C’est une décision importante que vient de rendre le Conseil constitutionnel le 6 février dernier. Et une confirmation d’envergure apportée à une jurisprudence constante depuis un arrêt de la Cour de cassation du 1er février 2017, qui a établi les règles de protection des salariés membres de commissions paritaires.
Dans l’affaire dont ont été saisis les magistrats constitutionnels, un chef d’entreprise avait décidé de licencier un salarié pour « trouble objectif au bon fonctionnement de l’entreprise ». La décision concernait un salarié membre de deux commissions paritaires nationales permanentes au niveau national.
Pour rappel, ces instances, qui émanent des partenaires sociaux, jouent un rôle fondamental dans l’élaboration d’un accord collectif de branche, mais aussi dans son interprétation, qu’il s’agisse de la mise en place d’une protection sociale supplémentaire ou encore de formation. Or, le Code du travail prévoit que les salariés membres de ce type d’instance bénéficient d’une protection équivalente à celle des délégués syndicaux. En particulier, aucune décision de licenciement ne peut être prise à leur encontre sans une autorisation préalable demandée à l’inspection du Travail. Cette disposition avait été considérée d’ordre public par le fameux arrêt de la Cour de cassation du 1er février 2017.

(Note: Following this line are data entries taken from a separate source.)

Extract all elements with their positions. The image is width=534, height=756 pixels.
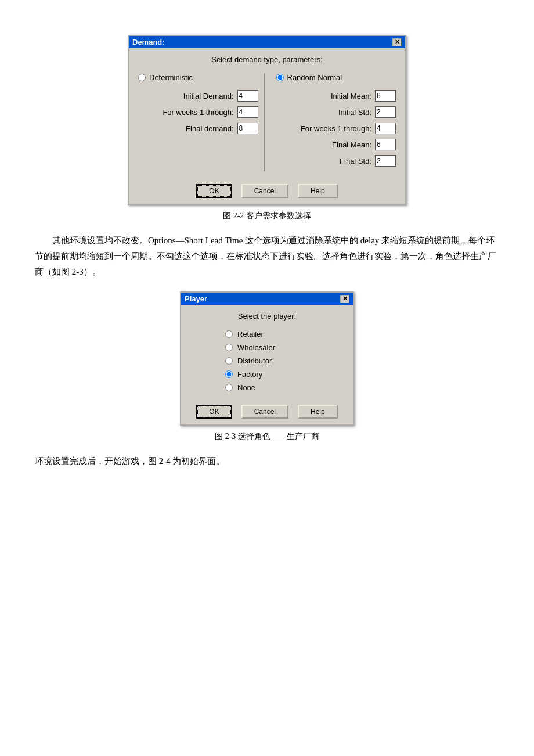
player-dialog: Player ✕ Select the player: Retailer Who… [180, 291, 354, 426]
for-weeks-right-label: For weeks 1 through: [301, 124, 371, 133]
random-radio-row: Random Normal [276, 73, 396, 82]
player-buttons: OK Cancel Help [190, 400, 344, 419]
random-normal-label: Random Normal [287, 73, 342, 82]
retailer-option: Retailer [225, 330, 344, 339]
distributor-option: Distributor [225, 357, 344, 365]
none-label: None [237, 383, 255, 392]
initial-mean-row: Initial Mean: [276, 90, 396, 102]
player-subtitle: Select the player: [190, 312, 344, 321]
caption-2: 图 2-3 选择角色——生产厂商 [35, 431, 499, 442]
player-titlebar: Player ✕ [181, 293, 353, 305]
initial-std-row: Initial Std: [276, 106, 396, 118]
player-help-button[interactable]: Help [298, 405, 338, 419]
demand-buttons: OK Cancel Help [138, 179, 396, 198]
none-radio[interactable] [225, 384, 233, 391]
final-demand-input[interactable] [237, 123, 258, 134]
distributor-label: Distributor [237, 357, 272, 365]
final-std-row: Final Std: [276, 155, 396, 167]
demand-cancel-button[interactable]: Cancel [241, 184, 288, 198]
retailer-label: Retailer [237, 330, 264, 339]
final-mean-label: Final Mean: [332, 141, 371, 149]
demand-ok-button[interactable]: OK [196, 184, 232, 198]
player-title: Player [185, 294, 207, 303]
wholesaler-label: Wholesaler [237, 343, 275, 352]
paragraph-block-1: 其他环境设置均不改变。Options—Short Lead Time 这个选项为… [35, 233, 499, 280]
initial-demand-input[interactable] [237, 90, 258, 102]
player-dialog-wrapper: Player ✕ Select the player: Retailer Who… [35, 291, 499, 426]
player-ok-button[interactable]: OK [196, 405, 232, 419]
player-body: Select the player: Retailer Wholesaler D… [181, 305, 353, 424]
random-normal-radio[interactable] [276, 74, 284, 81]
initial-demand-row: Initial Demand: [138, 90, 258, 102]
deterministic-radio[interactable] [138, 74, 146, 81]
wholesaler-radio[interactable] [225, 344, 233, 351]
deterministic-radio-row: Deterministic [138, 73, 258, 82]
retailer-radio[interactable] [225, 330, 233, 338]
for-weeks-left-label: For weeks 1 through: [163, 108, 233, 117]
factory-radio[interactable] [225, 370, 233, 378]
demand-dialog: Demand: ✕ Select demand type, parameters… [128, 35, 406, 205]
demand-subtitle: Select demand type, parameters: [138, 55, 396, 64]
demand-body: Select demand type, parameters: Determin… [129, 48, 405, 204]
demand-left-panel: Deterministic Initial Demand: For weeks … [138, 73, 265, 171]
player-cancel-button[interactable]: Cancel [241, 405, 288, 419]
final-std-label: Final Std: [340, 157, 371, 165]
demand-titlebar: Demand: ✕ [129, 36, 405, 48]
for-weeks-right-input[interactable] [375, 123, 396, 134]
demand-content: Deterministic Initial Demand: For weeks … [138, 73, 396, 171]
demand-close-button[interactable]: ✕ [392, 38, 402, 46]
for-weeks-left-input[interactable] [237, 106, 258, 118]
wholesaler-option: Wholesaler [225, 343, 344, 352]
demand-dialog-wrapper: Demand: ✕ Select demand type, parameters… [35, 35, 499, 205]
for-weeks-right-row: For weeks 1 through: [276, 123, 396, 134]
factory-option: Factory [225, 370, 344, 379]
for-weeks-left-row: For weeks 1 through: [138, 106, 258, 118]
initial-demand-label: Initial Demand: [183, 92, 234, 100]
body-text-2: 环境设置完成后，开始游戏，图 2-4 为初始界面。 [35, 453, 499, 469]
demand-title: Demand: [132, 38, 165, 46]
distributor-radio[interactable] [225, 357, 233, 365]
initial-std-label: Initial Std: [338, 108, 371, 117]
player-close-button[interactable]: ✕ [340, 295, 349, 303]
initial-mean-label: Initial Mean: [331, 92, 371, 100]
final-demand-row: Final demand: [138, 123, 258, 134]
demand-help-button[interactable]: Help [298, 184, 338, 198]
body-text-1: 其他环境设置均不改变。Options—Short Lead Time 这个选项为… [35, 233, 499, 280]
demand-right-panel: Random Normal Initial Mean: Initial Std:… [265, 73, 396, 171]
player-options-list: Retailer Wholesaler Distributor Factory … [225, 330, 344, 392]
caption-1: 图 2-2 客户需求参数选择 [35, 211, 499, 221]
initial-std-input[interactable] [375, 106, 396, 118]
final-std-input[interactable] [375, 155, 396, 167]
deterministic-label: Deterministic [149, 73, 193, 82]
final-mean-row: Final Mean: [276, 139, 396, 150]
final-mean-input[interactable] [375, 139, 396, 150]
factory-label: Factory [237, 370, 262, 379]
none-option: None [225, 383, 344, 392]
initial-mean-input[interactable] [375, 90, 396, 102]
final-demand-label: Final demand: [186, 124, 233, 133]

Liberté d’entreprendre contre droits sociaux.
C’est précisément cette jurisprudence qu’est venue contester le chef d’entreprise devant les magistrats constitutionnels, après l’annulation de sa décision de licenciement par la Cour d’appel. Dans une QPC (Question prioritaire de constitutionnalité) déposée devant le Conseil constitutionnel, le plaignant a invoqué le fait qu’à ses yeux, la jurisprudence existante portait atteinte à sa liberté d’entreprendre et à sa liberté contractuelle, deux principes inscrits dans la Constitution.

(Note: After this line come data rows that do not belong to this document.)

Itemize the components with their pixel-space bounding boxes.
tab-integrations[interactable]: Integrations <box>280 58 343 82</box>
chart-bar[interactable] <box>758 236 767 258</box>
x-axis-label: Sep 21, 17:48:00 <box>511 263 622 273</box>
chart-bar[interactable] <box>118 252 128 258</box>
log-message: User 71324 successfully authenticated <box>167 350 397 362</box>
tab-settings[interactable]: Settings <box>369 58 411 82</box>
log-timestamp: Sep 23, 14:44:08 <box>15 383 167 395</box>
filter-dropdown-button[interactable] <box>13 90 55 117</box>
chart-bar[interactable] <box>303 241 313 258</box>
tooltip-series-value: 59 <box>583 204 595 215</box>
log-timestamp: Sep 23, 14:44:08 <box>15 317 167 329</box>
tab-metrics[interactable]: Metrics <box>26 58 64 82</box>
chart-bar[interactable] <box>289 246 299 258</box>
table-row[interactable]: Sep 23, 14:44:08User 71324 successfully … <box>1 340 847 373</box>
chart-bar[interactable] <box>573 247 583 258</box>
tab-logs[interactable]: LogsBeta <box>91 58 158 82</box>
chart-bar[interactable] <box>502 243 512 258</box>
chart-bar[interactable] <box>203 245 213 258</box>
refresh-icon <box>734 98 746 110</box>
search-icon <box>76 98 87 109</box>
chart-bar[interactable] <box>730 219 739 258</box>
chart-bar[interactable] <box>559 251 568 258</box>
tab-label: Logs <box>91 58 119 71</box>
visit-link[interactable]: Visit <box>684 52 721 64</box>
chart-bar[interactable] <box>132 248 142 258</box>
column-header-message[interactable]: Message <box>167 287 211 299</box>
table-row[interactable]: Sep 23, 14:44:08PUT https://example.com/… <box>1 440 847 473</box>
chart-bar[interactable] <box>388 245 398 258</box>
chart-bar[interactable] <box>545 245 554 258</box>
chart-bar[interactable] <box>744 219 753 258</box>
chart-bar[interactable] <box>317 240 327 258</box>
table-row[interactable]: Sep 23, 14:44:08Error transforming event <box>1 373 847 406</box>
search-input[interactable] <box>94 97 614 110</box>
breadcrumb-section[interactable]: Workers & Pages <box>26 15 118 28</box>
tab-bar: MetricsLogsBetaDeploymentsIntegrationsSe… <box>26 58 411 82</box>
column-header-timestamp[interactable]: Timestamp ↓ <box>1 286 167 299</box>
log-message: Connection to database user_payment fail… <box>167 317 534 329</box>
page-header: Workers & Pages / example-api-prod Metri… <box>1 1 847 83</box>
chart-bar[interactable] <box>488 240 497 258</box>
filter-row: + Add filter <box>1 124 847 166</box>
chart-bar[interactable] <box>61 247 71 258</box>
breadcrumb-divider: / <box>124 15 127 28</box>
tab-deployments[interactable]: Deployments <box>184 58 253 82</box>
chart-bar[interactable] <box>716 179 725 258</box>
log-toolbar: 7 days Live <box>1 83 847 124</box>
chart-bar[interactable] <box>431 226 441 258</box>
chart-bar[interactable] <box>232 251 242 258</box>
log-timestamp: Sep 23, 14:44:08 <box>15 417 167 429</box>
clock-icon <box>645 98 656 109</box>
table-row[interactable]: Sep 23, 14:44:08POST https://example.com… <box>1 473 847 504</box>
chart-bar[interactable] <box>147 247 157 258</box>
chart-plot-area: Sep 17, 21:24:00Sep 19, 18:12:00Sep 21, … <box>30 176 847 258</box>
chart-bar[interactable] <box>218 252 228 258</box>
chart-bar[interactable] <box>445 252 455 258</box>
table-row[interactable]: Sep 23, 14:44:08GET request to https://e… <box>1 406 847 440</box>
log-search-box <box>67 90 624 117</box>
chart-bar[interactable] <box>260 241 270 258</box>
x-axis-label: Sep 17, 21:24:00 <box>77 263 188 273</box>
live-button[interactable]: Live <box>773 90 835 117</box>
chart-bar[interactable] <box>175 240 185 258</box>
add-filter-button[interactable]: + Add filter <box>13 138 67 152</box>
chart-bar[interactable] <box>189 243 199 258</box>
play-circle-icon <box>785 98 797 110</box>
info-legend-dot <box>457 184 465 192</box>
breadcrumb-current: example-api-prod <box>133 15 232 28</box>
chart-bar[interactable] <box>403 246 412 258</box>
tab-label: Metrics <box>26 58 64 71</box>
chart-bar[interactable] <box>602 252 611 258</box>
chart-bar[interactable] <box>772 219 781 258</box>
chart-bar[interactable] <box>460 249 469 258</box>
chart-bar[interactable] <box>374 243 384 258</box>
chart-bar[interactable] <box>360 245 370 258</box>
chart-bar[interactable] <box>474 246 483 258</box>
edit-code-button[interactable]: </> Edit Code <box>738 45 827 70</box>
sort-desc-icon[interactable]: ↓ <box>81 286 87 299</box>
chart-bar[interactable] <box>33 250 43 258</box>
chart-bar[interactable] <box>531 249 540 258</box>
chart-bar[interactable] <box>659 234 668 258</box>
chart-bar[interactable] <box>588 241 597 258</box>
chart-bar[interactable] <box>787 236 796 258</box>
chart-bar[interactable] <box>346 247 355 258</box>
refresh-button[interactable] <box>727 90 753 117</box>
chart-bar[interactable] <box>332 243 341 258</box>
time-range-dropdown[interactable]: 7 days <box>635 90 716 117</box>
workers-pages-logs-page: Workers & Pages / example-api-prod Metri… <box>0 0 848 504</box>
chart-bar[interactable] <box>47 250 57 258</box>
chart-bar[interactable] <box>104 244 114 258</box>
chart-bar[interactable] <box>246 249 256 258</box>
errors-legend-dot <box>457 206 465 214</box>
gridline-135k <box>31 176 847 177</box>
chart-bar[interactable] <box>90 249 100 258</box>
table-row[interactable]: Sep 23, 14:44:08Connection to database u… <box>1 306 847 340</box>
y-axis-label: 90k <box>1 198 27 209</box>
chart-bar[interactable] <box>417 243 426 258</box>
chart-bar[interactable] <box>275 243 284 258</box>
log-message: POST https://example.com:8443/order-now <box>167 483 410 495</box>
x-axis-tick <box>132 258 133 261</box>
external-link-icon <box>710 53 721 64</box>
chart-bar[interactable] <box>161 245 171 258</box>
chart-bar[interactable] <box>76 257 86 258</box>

La réponse des sages était délicate dans la mesure où, dans cette affaire, entraient en collision deux principes fondamentaux de notre droit, les libertés économiques d’un côté et les droits sociaux de l’autre. Sa décision était donc scrutée avec d’autant plus d’attention, en ce qu’elle pouvait sérieusement infléchir la jurisprudence en cours.
Une voie que le Conseil s’est bien gardé d’emprunter. Les sages ont d’abord considéré qu’il n’était pas possible de reprocher à une jurisprudence le fait de préciser la portée d’un article du Code du travail. Mais, encore plus important, le Conseil a considéré que, si le fait de subordonner le licenciement d’un salarié à une autorisation préalable de l’inspection du travail était bien une atteinte à la liberté d’entreprendre et à la liberté contractuelle, cette atteinte n’était pas disproportionnée puisqu’elle visait à garantir l’indépendance des salariés négociateurs des commissions paritaires dans l’exercice de leur mandat.
Ce faisant, les juges constitutionnels ont donc clairement fait pencher la balance en faveur du droit fondamental de participation des salariés.